Il Milan ha chiuso l’acquisto di Cheveyo Balentien il 21 agosto, prendendolo dall’Under 19 del Den Haag per circa 100.000 euro. Nato ad Almere nel 2006, è un attaccante alto quasi 1,90 metri, con un fisico già ben formato e una buona personalità in campo. Il numero 25, che indossa ora, ha una storia particolare: è sempre stato il numero di Adrien Rabiot, centrocampista che l’ha scelto in tutti i club dove ha giocato, dal PSG alla Juventus fino al Marsiglia. Questa volta però quella maglia era già stata assegnata, e così è toccata a Balentien portarla in campo con la prima squadra.

Prima di debuttare con i professionisti, Balentien aveva giocato solo pochi minuti in gare ufficiali con la squadra del Milan in Serie D. In due partite di Coppa Italia Serie D ha messo a referto almeno un assist, facendo vedere di avere qualità. Il club rossonero punta su di lui per il futuro e gli ha fatto firmare un contratto fino al 2030. Intanto, tra Serie D e Serie A, il ragazzo sta raccogliendo le sue prime esperienze nel calcio italiano.

Debutto in Serie A: Balentien entra contro il Lecce e fa vedere di che pasta è fatto

Solo otto giorni dopo la firma, Balentien ha saltato la Serie D ed è passato direttamente in Serie A. Il 29 agosto, all’87° minuto contro il Lecce, è entrato al posto di Santiago Gimenez. Una scelta a sorpresa, che però dimostra la fiducia che il club e l’allenatore ripongono in lui. In quei pochi minuti ha provato a mettersi in mostra: partendo dalla fascia sinistra, ha saltato un avversario con una bella progressione e ha calciato di sinistro verso la porta, sfiorando il gol.

Balentien è un attaccante forte fisicamente, sicuro nei movimenti, con atletismo, grinta e buon tempismo in area. Nonostante la giovane età, si fa notare per la personalità mostrata in campo, anche se per pochi minuti. Spesso lo paragonano al primo Rafael Leao: entrambi snelli e veloci, ma mentre Leao punta sul dribbling secco, Balentien sembra preferire la conclusione diretta in porta.
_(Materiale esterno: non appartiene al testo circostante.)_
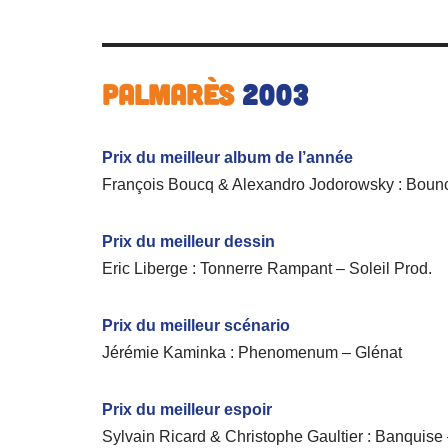
Palmarès
2003
Prix du meilleur album de l’année
François Boucq & Alexandro Jodorowsky : Boun
Prix du meilleur dessin
Eric Liberge : Tonnerre Rampant – Soleil Prod.
Prix du meilleur scénario
Jérémie Kaminka : Phenomenum – Glénat
Prix du meilleur espoir
Sylvain Ricard & Christophe Gaultier : Banquise 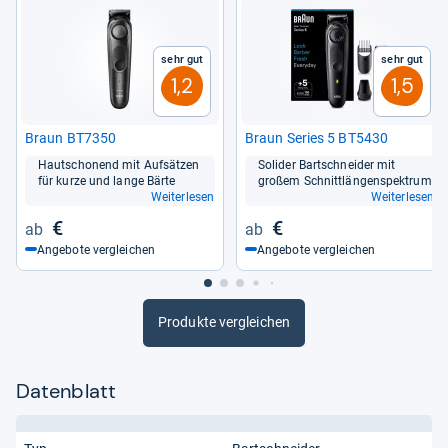
von
Andreas Sackmann
Sehr gut
Sehr gut
1,2
1,5
Braun BT7350
Braun Series 5 BT5430
Haut­scho­nend mit Auf­sät­zen
Soli­der Bart­schnei­der mit
für kurze und lange Bärte
großem Schnitt­län­gen­spek­trum
Weiterlesen
Weiterlesen
€
€
Angebote vergleichen
Angebote vergleichen
Produkte vergleichen
Datenblatt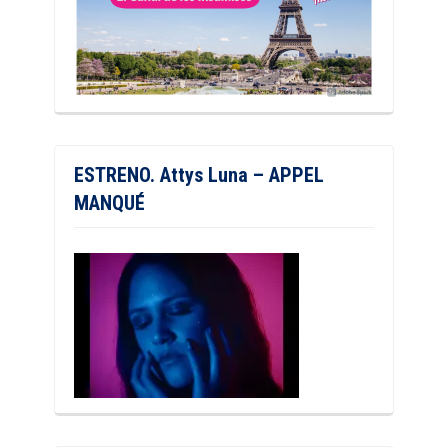
ESTRENO. Attys Luna – APPEL
MANQUÉ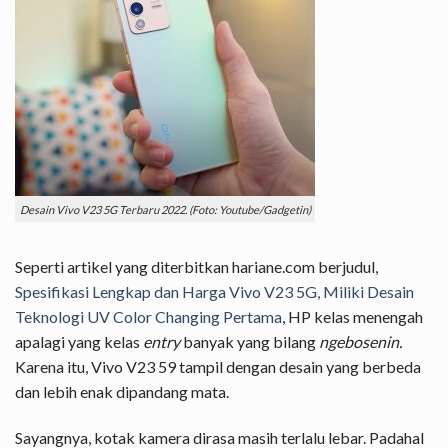
Desain Vivo V23 5G Terbaru 2022. (Foto: Youtube/Gadgetin)
Seperti artikel yang diterbitkan hariane.com berjudul,
Spesifikasi Lengkap dan Harga Vivo V23 5G, Miliki Desain
Teknologi UV Color Changing Pertama
, HP kelas menengah
apalagi yang kelas
entry
banyak yang bilang
ngebosenin.
Karena itu, Vivo V23 59 tampil dengan desain yang berbeda
dan lebih enak dipandang mata.
Sayangnya, kotak kamera dirasa masih terlalu lebar. Padahal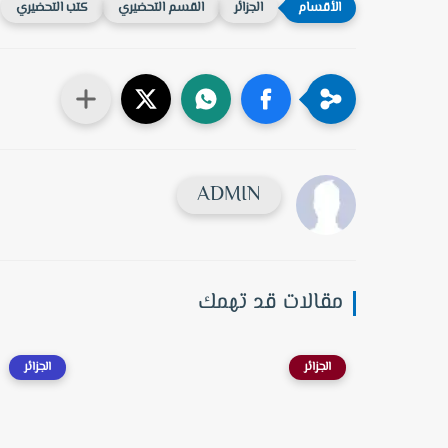
الجزائر
القسم التحضيري
كتب التحضيري
ADMIN
مقالات قد تهمك
الجزائر
الجزائر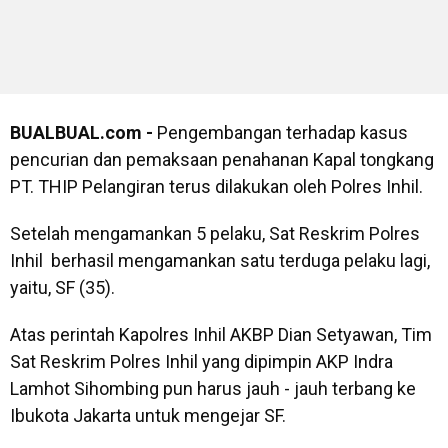
BUALBUAL.com -
Pengembangan terhadap kasus
pencurian dan pemaksaan penahanan Kapal tongkang
PT. THIP Pelangiran terus dilakukan oleh Polres Inhil.
Setelah mengamankan 5 pelaku, Sat Reskrim Polres
Inhil berhasil mengamankan satu terduga pelaku lagi,
yaitu, SF (35).
Atas perintah Kapolres Inhil AKBP Dian Setyawan, Tim
Sat Reskrim Polres Inhil yang dipimpin AKP Indra
Lamhot Sihombing pun harus jauh - jauh terbang ke
Ibukota Jakarta untuk mengejar SF.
Un attaccante che vuole incidere subito.

Psg aveva gli occhi su di lui, Allegri lo segue da vicino

In passato anche il Paris Saint Germain si era interessato a Balentien, ma durante un provino all’inizio dell’estate non ha convinto abbastanza i tecnici francesi. Il Milan, invece, ha continuato a seguirlo da vicino, inserendolo negli allenamenti con la prima squadra e dandogli l’occasione di esordire in Serie A. Massimiliano Allegri lo tiene sotto stretta osservazione.

Allegri non è solo l’allenatore, ma anche uno stimolo per il ragazzo. L’assistente Bernardo Corradi lo spinge a migliorare, soprattutto sulle conclusioni: ogni volta che Balentien sbaglia un tiro, lo invita a fare flessioni, un modo per spronarlo a concentrarsi di più. Il Milan sta vivendo un momento complicato sotto porta, con poche soluzioni offensive, quindi per Balentien ci sono chance di mettersi in mostra, come già successo in alcune partite.

Il giovane è stato convocato anche per la partita casalinga contro il Bologna, un’altra occasione per avvicinarsi ai primi minuti ufficiali allo stadio San Siro. Balentien ha davanti a sé ancora molte sfide, ma ci sono tutti gli ingredienti per un futuro importante nel calcio. La sua storia dimostra quanto impegno e determinazione, anche a 18 anni, possano aprire le porte dei palcoscenici più grandi.